3. Add a Link to the Beginning of the Description
If you are using a video to promote a station event, you will want people who watch it to click on a link back to a page on your site that has more information about the event. Include this link at the very beginning of the video description so it is easy for people to find. For example, your video's description might say:
“http://wkrp.com/fallconcert — The Police and Spinal Tap will perform at the WKRP Arbor Day Jam in the downtown Cincinnati Skate Park on December 24, 2015.”
4. Add a Link to the Video
You can also add a link to the video itself using YouTube “annotate” feature. You can find instructions for annotating the video here. The simplest way to add a link is to add a “note” at the end of the video that links to your website. A prettier but more complicated option is to add a few seconds of a graphic image that looks like a button to the end of your video, then use the “spotlight” annotation to highlight and link that button. (Here’s more info on the different types of annotations.)
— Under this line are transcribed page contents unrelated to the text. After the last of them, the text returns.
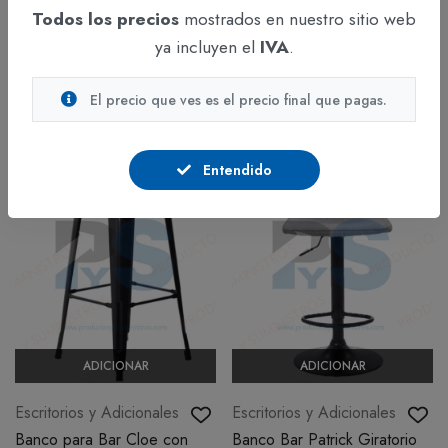
Kore Negro Tapizado 1
Natural
Todos los precios
mostrados en nuestro sitio web
Bajo pedido - Disponible en
Bajo pedido - Disponible en
ya incluyen el
IVA
.
3-4 días hábiles
3-4 días hábiles
El precio que ves es el precio final que pagas.
$1.049.087
$144.169
IVA incluido
IVA incluido
Entendido
ADICIONAR
ADICIONAR
Escritorios y Adicionales
Escritorios y Adicionales
Banco para Bar Cloe con
Banco Bar Patrick Giratorio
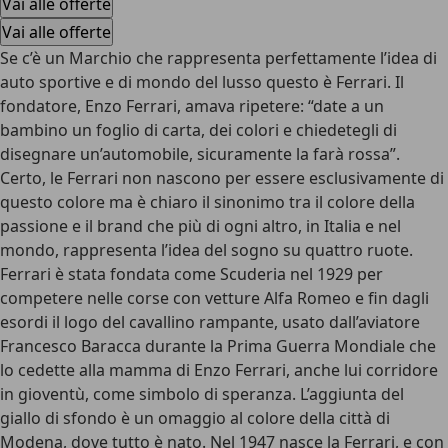
Vai alle offerte
Vai alle offerte
Se c’è un Marchio che rappresenta perfettamente l’idea di
auto sportive e di mondo del lusso questo è Ferrari. Il
fondatore, Enzo Ferrari, amava ripetere: “date a un
bambino un foglio di carta, dei colori e chiedetegli di
disegnare un’automobile, sicuramente la farà rossa”.
Certo, le Ferrari non nascono per essere esclusivamente di
questo colore ma è chiaro il sinonimo tra il colore della
passione e il brand che più di ogni altro, in Italia e nel
mondo, rappresenta l’idea del sogno su quattro ruote.
Ferrari è stata fondata come Scuderia nel 1929 per
competere nelle corse con vetture Alfa Romeo e fin dagli
esordi il logo del cavallino rampante, usato dall’aviatore
Francesco Baracca durante la Prima Guerra Mondiale che
lo cedette alla mamma di Enzo Ferrari, anche lui corridore
in gioventù, come simbolo di speranza. L’aggiunta del
giallo di sfondo è un omaggio al colore della città di
Modena, dove tutto è nato. Nel 1947 nasce la Ferrari, e con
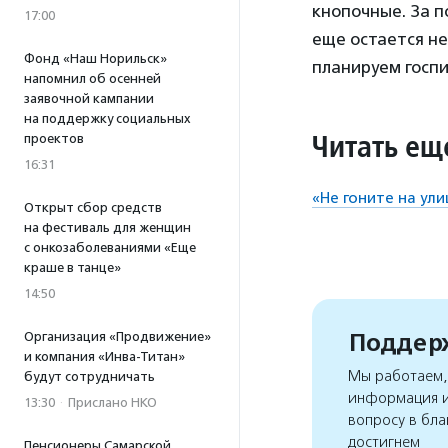
кнопочные. За п
17:00
еще остается не
Фонд «Наш Норильск»
планируем госпи
напомнил об осенней
заявочной кампании
на поддержку социальных
Читать ещ
проектов
16:31
«Не гоните на ул
Открыт сбор средств
на фестиваль для женщин
с онкозаболеваниями «Еще
краше в танце»
14:50
Поддерж
Организация «Продвижение»
и компания «Инва-Титан»
Мы работаем, 
будут сотрудничать
информация и
13:30
·
Прислано НКО
вопросу в бла
достигнем
Пенсионеры Самарской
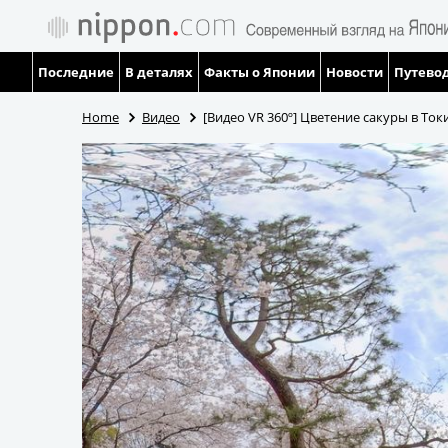
Последние
В деталях
Факты о Японии
Новости
Путевод
Home
Видео
[Видео VR 360º] Цветение сакуры в То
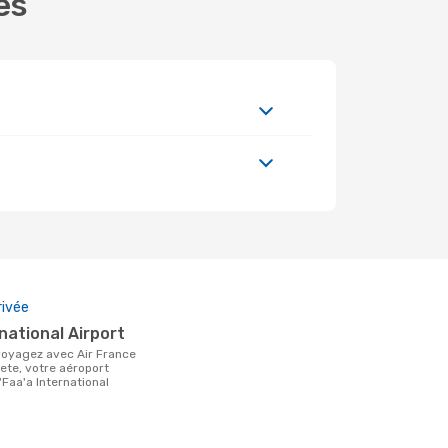
es
rivée
rnational Airport
ete, votre aéroport
'Faa'a International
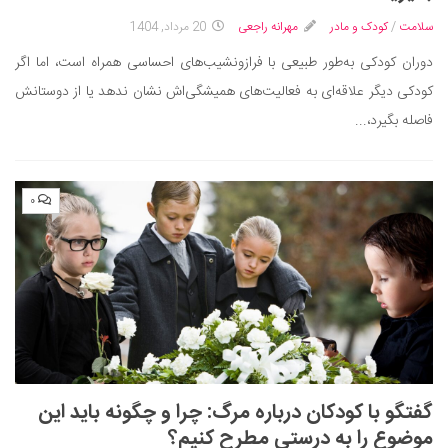
سینما و تئاتر
سلامت
/
کودک و مادر
مهرانه راجعی
20 مرداد, 1404
تلویزیون
دوران کودکی به‌طور طبیعی با فرازونشیب‌های احساسی همراه است، اما اگر
موسیقی
کودکی دیگر علاقه‌ای به فعالیت‌های همیشگی‌اش نشان ندهد یا از دوستانش
چهره‌ها
فاصله بگیرد،...
عکاسی و هنرهای تجسمی
کتاب و کتاب‌خوانی
تاریخ
۰
معماری
علمی
فناوری‌ها
نجوم و هوا فضا
زمین و محیط زیست
خودرو
گفتگو با کودکان درباره مرگ: چرا و چگونه باید این
موضوع را به درستی مطرح کنیم؟
سرگرمی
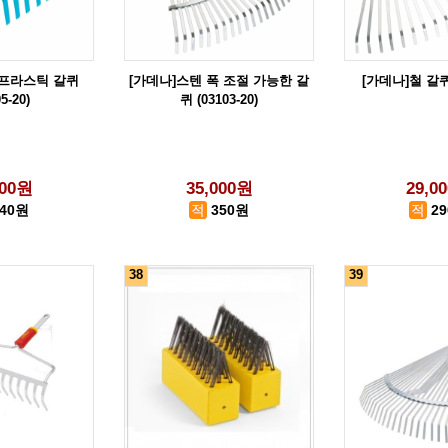
 프라스틱 갈퀴
[가데나]스텐 폭 조절 가능한 갈
[가데나]철 갈퀴 (
5-20)
퀴 (03103-20)
000원
35,000원
29,0
140원
350원
2
38
39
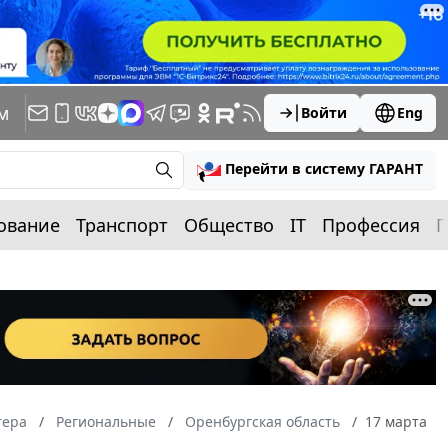
м
Войти
Eng
Перейти в систему ГАРАНТ
ование
Транспорт
Общество
IT
Профессия
П
тера
Региональные
Оренбургская область
17 марта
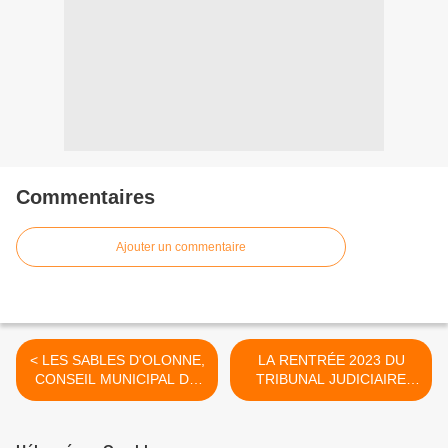
Commentaires
Ajouter un commentaire
< LES SABLES D'OLONNE,
LA RENTRÉE 2023 DU
CONSEIL MUNICIPAL DU
TRIBUNAL JUDICIAIRE
LUNDI 30 JANVIER 2023
DES SABLES D’OLONNE >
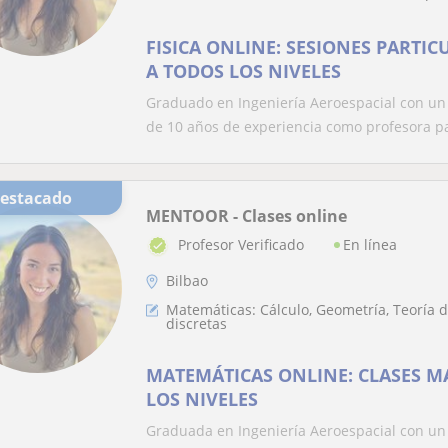
FISICA ONLINE: SESIONES PARTIC
A TODOS LOS NIVELES
Graduado en Ingeniería Aeroespacial con un
de 10 años de experiencia como profesora par
Destacado
MENTOOR - Clases online
En línea
Profesor Verificado
Bilbao
Matemáticas: Cálculo, Geometría, Teoría
discretas
MATEMÁTICAS ONLINE: CLASES M
LOS NIVELES
Graduada en Ingeniería Aeroespacial con un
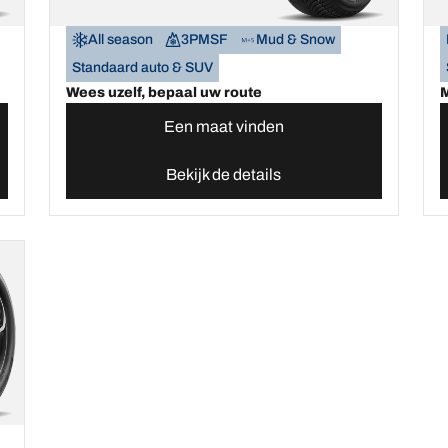
All season
3PMSF
Mud & Snow
Standaard auto & SUV
Wees uzelf, bepaal uw route
M
Een maat vinden
Bekijk de details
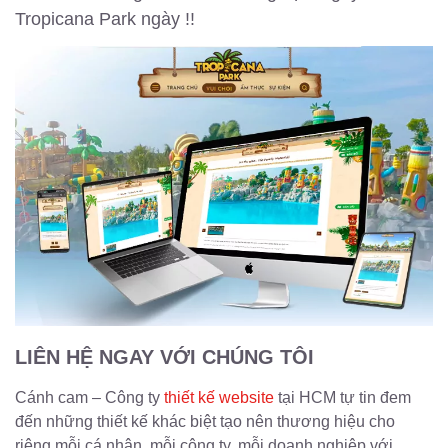
Tropicana Park ngày !!
LIÊN HỆ NGAY VỚI CHÚNG TÔI
Cánh cam – Công ty
thiết kế website
tại HCM
tự tin đem
đến những thiết kế khác biệt tạo nên thương hiệu cho
riêng mỗi cá nhân, mỗi công ty, mỗi doanh nghiệp với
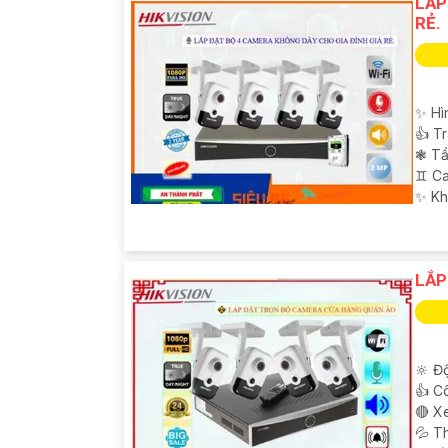
LẮP
RẺ.
✨ Hì
👍 T
❃ Tầ
♊ Ca
️✨ K
LẮP
🔆 Độ
👍 C
🔴 X
💦 T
5. Be Careful When Using Copyrighted Music
YouTube may remove your video if it contains copyrighted music, but that’s not a given. Until recently, you really didn’t know what would happen if your video contained music that you did not own the rights to. But late last year, YouTube enabled users to search its Audio Library to see exactly what would happen if a video contained a particular track. For example, a quick search reveals that AC/DC’s “Back in Black” may not be used in any YouTube videos, while the Dropkick Murphys’ “I’m Shipping Up to Boston” can, but the band may be able to monetize your video by including ads in it.